ISLAMABAD: The net losses of the Pakistan Railways (PR) went up by seven per cent to Rs32.52 billion in 2013-14 from Rs30.5bn in the previous financial year, despite what has been claimed by government as a turnaround in its financial position.
This has been reported to the president and the parliament by the Auditor General of Pakistan (AGP) in annual report for 2014-15.
It noted that the PR also failed to achieve the target of ‘zero operating deficit’ and said the total operational working expenditure of Rs55.3bn was much higher than the gross earnings of Rs22.8bn. The expenses increased by Rs6.79bn, or 14pc, as compared to those of 2012-13. Resultantly, the operational losses increased to Rs32.52bn.

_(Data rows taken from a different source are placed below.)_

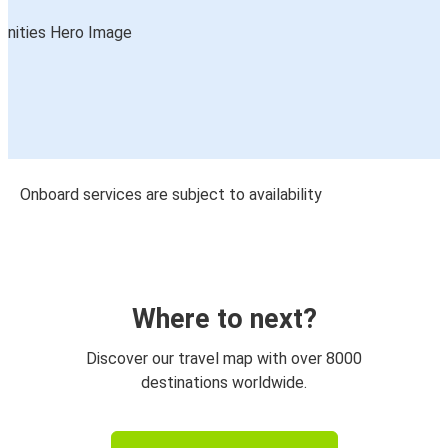
Onboard services are subject to availability
Where to next?
Discover our travel map with over 8000
destinations worldwide.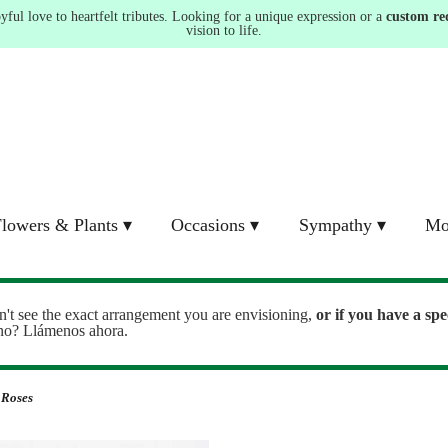
ul love to heartfelt tributes. Looking for a unique expression or a
custom re
vision to life.
lowers & Plants ▾
Occasions ▾
Sympathy ▾
Mo
n't see the exact arrangement you are envisioning,
or
if you have a spe
ono? Llámenos ahora.
 Roses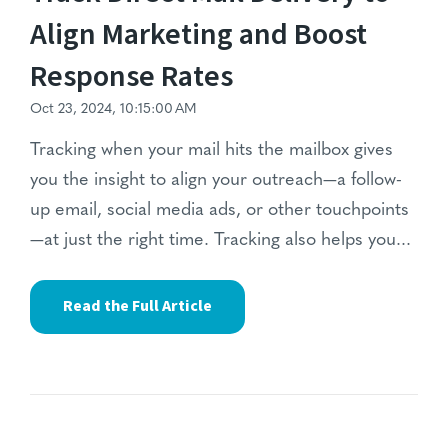
Align Marketing and Boost
Response Rates
Oct 23, 2024, 10:15:00 AM
Tracking when your mail hits the mailbox gives
you the insight to align your outreach—a follow-
up email, social media ads, or other touchpoints
—at just the right time. Tracking also helps you...
Read the Full Article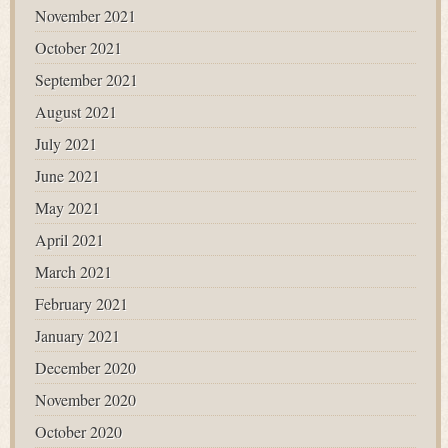
November 2021
October 2021
September 2021
August 2021
July 2021
June 2021
May 2021
April 2021
March 2021
February 2021
January 2021
December 2020
November 2020
October 2020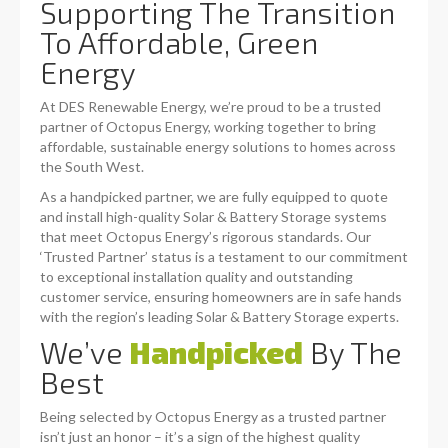
Supporting The Transition
To Affordable, Green
Energy
At DES Renewable Energy, we’re proud to be a trusted
partner of Octopus Energy, working together to bring
affordable, sustainable energy solutions to homes across
the South West.
As a handpicked partner, we are fully equipped to quote
and install high-quality Solar & Battery Storage systems
that meet Octopus Energy’s rigorous standards. Our
‘Trusted Partner’ status is a testament to our commitment
to exceptional installation quality and outstanding
customer service, ensuring homeowners are in safe hands
with the region’s leading Solar & Battery Storage experts.
We’ve
Handpicked
By The
Best
Being selected by Octopus Energy as a trusted partner
isn’t just an honor – it’s a sign of the highest quality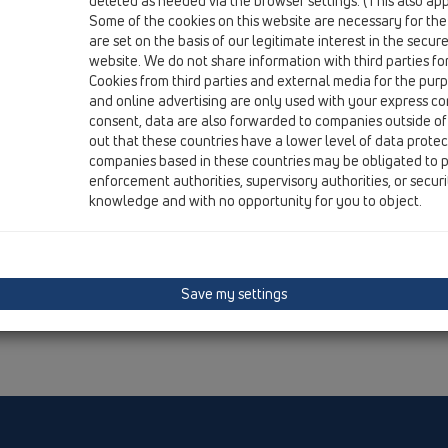
deleted as needed via the browser settings. (This also appl
Some of the cookies on this website are necessary for the
are set on the basis of our legitimate interest in the secur
website. We do not share information with third parties fo
Cookies from third parties and external media for the purpo
and online advertising are only used with your express c
consent, data are also forwarded to companies outside of
out that these countries have a lower level of data prote
companies based in these countries may be obligated to p
enforcement authorities, supervisory authorities, or secur
knowledge and with no opportunity for you to object.
Save my settings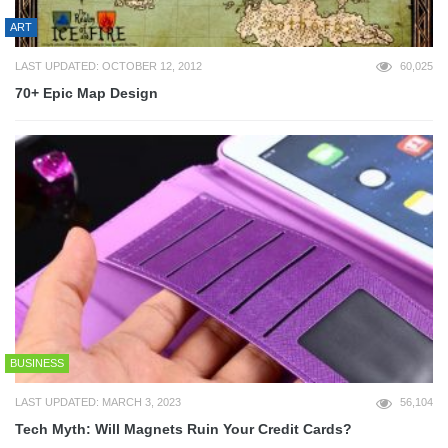
ART
LAST UPDATED: OCTOBER 12, 2012
60,025
70+ Epic Map Design
BUSINESS
LAST UPDATED: MARCH 3, 2023
56,104
Tech Myth: Will Magnets Ruin Your Credit Cards?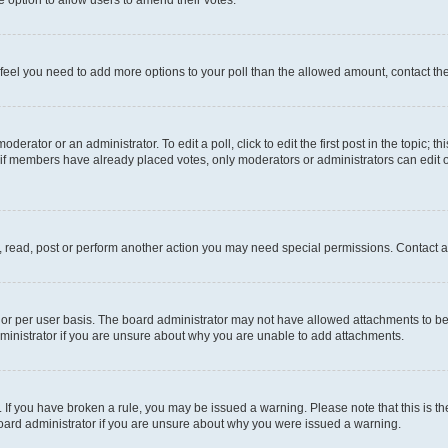
you feel you need to add more options to your poll than the allowed amount, contact th
derator or an administrator. To edit a poll, click to edit the first post in the topic; t
, if members have already placed votes, only moderators or administrators can edit o
, read, post or perform another action you may need special permissions. Contact a
or per user basis. The board administrator may not have allowed attachments to be 
ministrator if you are unsure about why you are unable to add attachments.
te. If you have broken a rule, you may be issued a warning. Please note that this is
board administrator if you are unsure about why you were issued a warning.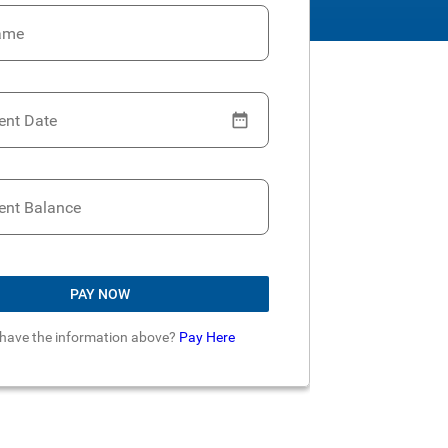
ame
ent Date
ent Balance
PAY NOW
 have the information above?
Pay Here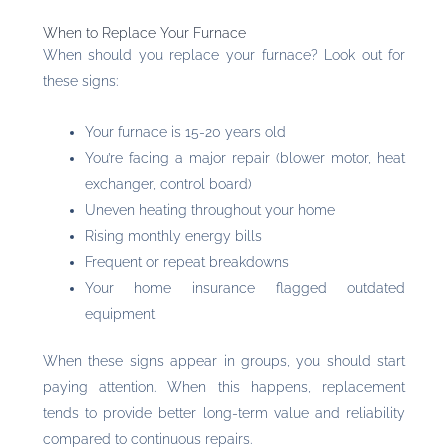
When to Replace Your Furnace
When should you replace your furnace? Look out for
these signs:
Your furnace is 15-20 years old
You’re facing a major repair (blower motor, heat
exchanger, control board)
Uneven heating throughout your home
Rising monthly energy bills
Frequent or repeat breakdowns
Your home insurance flagged outdated
equipment
When these signs appear in groups, you should start
paying attention. When this happens, replacement
tends to provide better long-term value and reliability
compared to continuous repairs.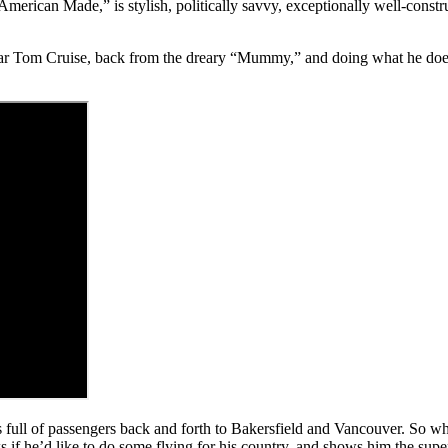
erican Made,” is stylish, politically savvy, exceptionally well-constru
r Tom Cruise, back from the dreary “Mummy,” and doing what he does b
nes full of passengers back and forth to Bakersfield and Vancouver. S
he’d like to do some flying for his country, and shows him the super-f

“This indicated that the Railways administration failed to achieve the target of zero operating deficit,” the AGP report said. The loss was covered with the amount provided by the federal government in the form of grant-in-aid.
The PR’s long-term liabilities went up by 1.87pc to Rs74.12bn from Rs72.7bn in 2012-13.
The PR’s capital and net worth increased by Rs22bn, or 34pc, over the preceding year. But the increase was due to investment by the federal government through cash released for development programmes.
Its deferred assets increased by Rs13.8bn, or 27pc, but this was because of wrong booking of the government investment on replacement account and same under the head ‘deferred assets’, the report said.
The report said the PR suffered a loss of Rs566 million due to a wrong decision of the Economic Coordination Committee of the Cabinet under which the Business Train was contracted out to a private party. This party did not pay its dues and the railways ministry did not submit a fresh summary for recovery of money as repeatedly requested by the PR management.
The PR’s computerised reservation system did not cover all types of ticketing, said the report. This created problems when it came to generating accounting and statistical data about passenger traffic, said the report.
The e-ticketing facility was introduced in November 2007 and remained operational only for three months, but its cost and benefit analysis was never made.
The AGP also reported non-existence of system documentation, operations manual and training manual which caused multiple problems that led to increase in downtime.
The report said the PR was deducting general provident fund on a regular basis from the salary of its employees as shown for the year-end at Rs6.145bn. During the audit of record, it was noted that the said amount was not kept separately even though doing so was a mandatory statutory requirement.
The amount had been utilised for the past many years due to financial crunch faced by the PR and in practice nothing was available under the GPF head. “Due to that, PR was unable to pay off its liability of GPF as and when demanded by the employees.”
The report noted that overdraft would have been much higher if this amount was kept separate from the consolidated fund. “Resultantly, overdraft remained understated.”
This meant the public money was being used by the Railways for operational purposes, which was a clear violation of the rule specified for such accounts.
It said the PR was buying electricity from Wapda at higher rates and selling it to its employees living in residential colonies at cheaper rates, creating cash flow problems. There was a need for separate domestic connections for the colonies, the report said.